I'll show you, she thought, her lips curling into a bitter sneer as she locked her apartment door. You think Ebony is the only one with value? I'm the one taking the initiative. I'm the one who finishes the job.
She drove toward the university campus with a predatory calm. She was completely blind to the reality of the board she was playing on.
She didn't know that James Knighton was currently lying on a steel slab in the morgue, his throat torn out, his arrogant mind shattered by a warlock's magic. She didn't know that Warehouse 17 was a massive, smoldering crater of ash and melted steel.

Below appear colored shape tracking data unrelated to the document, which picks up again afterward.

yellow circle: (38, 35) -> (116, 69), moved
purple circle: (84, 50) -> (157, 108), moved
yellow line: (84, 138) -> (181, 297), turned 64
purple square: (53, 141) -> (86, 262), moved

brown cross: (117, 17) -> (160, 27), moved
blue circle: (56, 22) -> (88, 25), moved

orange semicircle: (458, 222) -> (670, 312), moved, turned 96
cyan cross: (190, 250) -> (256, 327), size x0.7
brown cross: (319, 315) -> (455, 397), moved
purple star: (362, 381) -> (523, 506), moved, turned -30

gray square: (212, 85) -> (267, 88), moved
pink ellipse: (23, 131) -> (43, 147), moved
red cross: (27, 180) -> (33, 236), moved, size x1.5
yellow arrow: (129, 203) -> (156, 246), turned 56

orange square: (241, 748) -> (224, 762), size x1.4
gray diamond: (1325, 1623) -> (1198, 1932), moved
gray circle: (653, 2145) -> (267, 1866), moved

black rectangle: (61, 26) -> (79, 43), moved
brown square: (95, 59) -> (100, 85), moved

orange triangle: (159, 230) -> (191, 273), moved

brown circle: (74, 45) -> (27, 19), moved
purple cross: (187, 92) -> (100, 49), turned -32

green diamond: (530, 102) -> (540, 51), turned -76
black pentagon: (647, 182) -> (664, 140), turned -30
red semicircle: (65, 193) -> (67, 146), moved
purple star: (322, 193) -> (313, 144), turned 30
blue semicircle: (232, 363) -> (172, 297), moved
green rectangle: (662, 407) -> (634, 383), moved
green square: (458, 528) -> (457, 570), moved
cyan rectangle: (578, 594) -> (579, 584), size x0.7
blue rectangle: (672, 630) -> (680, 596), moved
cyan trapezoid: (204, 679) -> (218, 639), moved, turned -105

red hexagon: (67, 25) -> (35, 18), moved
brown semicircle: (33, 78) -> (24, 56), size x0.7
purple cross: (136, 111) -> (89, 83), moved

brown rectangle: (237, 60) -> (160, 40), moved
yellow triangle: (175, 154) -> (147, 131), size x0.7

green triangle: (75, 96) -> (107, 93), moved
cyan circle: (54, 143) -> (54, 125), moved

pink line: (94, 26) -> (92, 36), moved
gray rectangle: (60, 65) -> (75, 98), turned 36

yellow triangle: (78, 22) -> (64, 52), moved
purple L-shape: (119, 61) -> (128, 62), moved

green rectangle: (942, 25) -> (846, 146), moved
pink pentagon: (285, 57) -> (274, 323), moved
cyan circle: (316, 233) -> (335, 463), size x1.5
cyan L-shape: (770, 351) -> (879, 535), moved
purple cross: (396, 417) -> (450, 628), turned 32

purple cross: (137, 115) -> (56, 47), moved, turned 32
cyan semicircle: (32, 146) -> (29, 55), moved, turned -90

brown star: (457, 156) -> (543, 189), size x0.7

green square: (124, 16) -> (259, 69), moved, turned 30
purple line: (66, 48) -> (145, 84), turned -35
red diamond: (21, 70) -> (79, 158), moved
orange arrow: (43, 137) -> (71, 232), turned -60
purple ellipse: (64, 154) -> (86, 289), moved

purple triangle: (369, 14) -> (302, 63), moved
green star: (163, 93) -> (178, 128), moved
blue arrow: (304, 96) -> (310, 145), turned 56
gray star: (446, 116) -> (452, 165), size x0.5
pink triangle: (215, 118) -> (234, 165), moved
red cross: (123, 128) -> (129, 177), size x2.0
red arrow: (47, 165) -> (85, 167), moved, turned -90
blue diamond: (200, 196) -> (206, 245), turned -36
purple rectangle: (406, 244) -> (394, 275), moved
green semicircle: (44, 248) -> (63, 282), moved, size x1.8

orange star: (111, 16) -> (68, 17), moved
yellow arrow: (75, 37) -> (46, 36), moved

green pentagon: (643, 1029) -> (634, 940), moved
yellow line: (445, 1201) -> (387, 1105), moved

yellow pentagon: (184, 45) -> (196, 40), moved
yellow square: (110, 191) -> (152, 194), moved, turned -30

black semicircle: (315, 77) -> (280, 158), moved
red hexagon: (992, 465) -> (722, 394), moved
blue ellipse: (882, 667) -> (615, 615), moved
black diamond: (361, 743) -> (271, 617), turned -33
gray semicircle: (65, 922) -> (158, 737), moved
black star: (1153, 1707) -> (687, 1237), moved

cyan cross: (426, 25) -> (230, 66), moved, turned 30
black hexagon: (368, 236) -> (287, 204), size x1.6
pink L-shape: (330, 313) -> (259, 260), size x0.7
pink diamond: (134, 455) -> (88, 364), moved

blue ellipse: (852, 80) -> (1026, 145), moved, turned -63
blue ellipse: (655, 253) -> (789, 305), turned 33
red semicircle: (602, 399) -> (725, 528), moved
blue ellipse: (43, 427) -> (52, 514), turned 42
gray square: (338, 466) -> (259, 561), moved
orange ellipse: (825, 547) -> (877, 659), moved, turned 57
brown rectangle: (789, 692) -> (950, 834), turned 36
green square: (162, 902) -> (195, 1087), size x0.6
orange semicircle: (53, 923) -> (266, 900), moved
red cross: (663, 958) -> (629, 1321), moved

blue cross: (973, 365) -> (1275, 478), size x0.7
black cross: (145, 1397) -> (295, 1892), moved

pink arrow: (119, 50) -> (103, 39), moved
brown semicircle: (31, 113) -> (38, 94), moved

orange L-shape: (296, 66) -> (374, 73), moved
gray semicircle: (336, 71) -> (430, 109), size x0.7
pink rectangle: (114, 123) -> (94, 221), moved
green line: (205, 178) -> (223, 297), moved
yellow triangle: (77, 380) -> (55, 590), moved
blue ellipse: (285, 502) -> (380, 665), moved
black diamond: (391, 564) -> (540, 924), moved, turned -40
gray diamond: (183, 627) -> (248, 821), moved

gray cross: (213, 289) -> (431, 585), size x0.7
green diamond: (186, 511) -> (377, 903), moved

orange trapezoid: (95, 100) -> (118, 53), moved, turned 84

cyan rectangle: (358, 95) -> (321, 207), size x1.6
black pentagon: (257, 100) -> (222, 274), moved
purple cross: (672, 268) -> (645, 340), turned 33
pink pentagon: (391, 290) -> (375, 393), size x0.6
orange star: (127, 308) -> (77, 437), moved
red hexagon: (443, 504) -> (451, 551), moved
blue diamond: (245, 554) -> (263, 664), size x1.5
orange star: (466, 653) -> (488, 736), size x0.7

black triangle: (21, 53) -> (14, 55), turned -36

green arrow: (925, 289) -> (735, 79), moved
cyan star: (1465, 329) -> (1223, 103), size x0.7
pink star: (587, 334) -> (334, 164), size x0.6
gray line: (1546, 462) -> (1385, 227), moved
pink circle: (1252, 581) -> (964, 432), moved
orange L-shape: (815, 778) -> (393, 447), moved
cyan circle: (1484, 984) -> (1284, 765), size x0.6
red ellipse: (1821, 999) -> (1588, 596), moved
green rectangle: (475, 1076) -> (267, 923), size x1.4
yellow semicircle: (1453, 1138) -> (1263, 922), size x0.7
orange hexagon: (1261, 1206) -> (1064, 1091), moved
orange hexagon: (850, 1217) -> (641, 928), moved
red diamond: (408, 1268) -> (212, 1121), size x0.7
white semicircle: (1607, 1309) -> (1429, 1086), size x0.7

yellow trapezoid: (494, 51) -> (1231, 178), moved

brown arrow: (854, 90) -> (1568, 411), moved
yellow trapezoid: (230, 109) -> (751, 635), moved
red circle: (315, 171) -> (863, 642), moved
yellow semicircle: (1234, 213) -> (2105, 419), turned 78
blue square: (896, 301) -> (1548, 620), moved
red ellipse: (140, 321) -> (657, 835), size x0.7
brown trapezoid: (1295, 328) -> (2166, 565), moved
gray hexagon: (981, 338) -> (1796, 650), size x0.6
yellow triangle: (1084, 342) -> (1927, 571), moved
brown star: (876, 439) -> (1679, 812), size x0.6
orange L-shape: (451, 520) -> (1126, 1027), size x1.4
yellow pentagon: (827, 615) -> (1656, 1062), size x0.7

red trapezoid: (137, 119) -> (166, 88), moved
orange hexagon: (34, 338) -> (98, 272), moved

And she certainly didn't know that Ebony Baptiste was currently tucked into a bed in the Garden District, guarded by an ancient, hyper-lethal shifter pack that possessed zero tolerance for anyone who threatened their Alpha's mate.
Lila Vance thought she was starring in a sleek corporate espionage thriller.
She had no idea she was actively walking onto a supernatural battlefield coated in high explosives.
She killed her headlights a block from the science building, coasting into a dark visitor parking spot. She grabbed her lanyard, stepping out of the car. The night air was thick and stagnant, the only sound the soft scuff-scuff of her rubber soles against the concrete.
She reached the heavy metal security door at the side entrance. A small red light glowed steadily above the card reader.
Lila held her breath, gripping her ID badge. She pressed it flat against the scanner.
A high-pitched beep echoed in the alleyway. The red light flashed green. The heavy magnetic lock disengaged with a loud, satisfying clunk.
Lila smiled, pulling the heavy door open and slipping inside the dark, air-conditioned hallway. She didn't look back. She didn't notice that the shadows near the edge of the alley were moving, independent of the light.
Lila Vance had just officially painted a massive, glowing target directly on her own back. And the monsters currently hunting in the dark streets of New Orleans were incredibly hungry.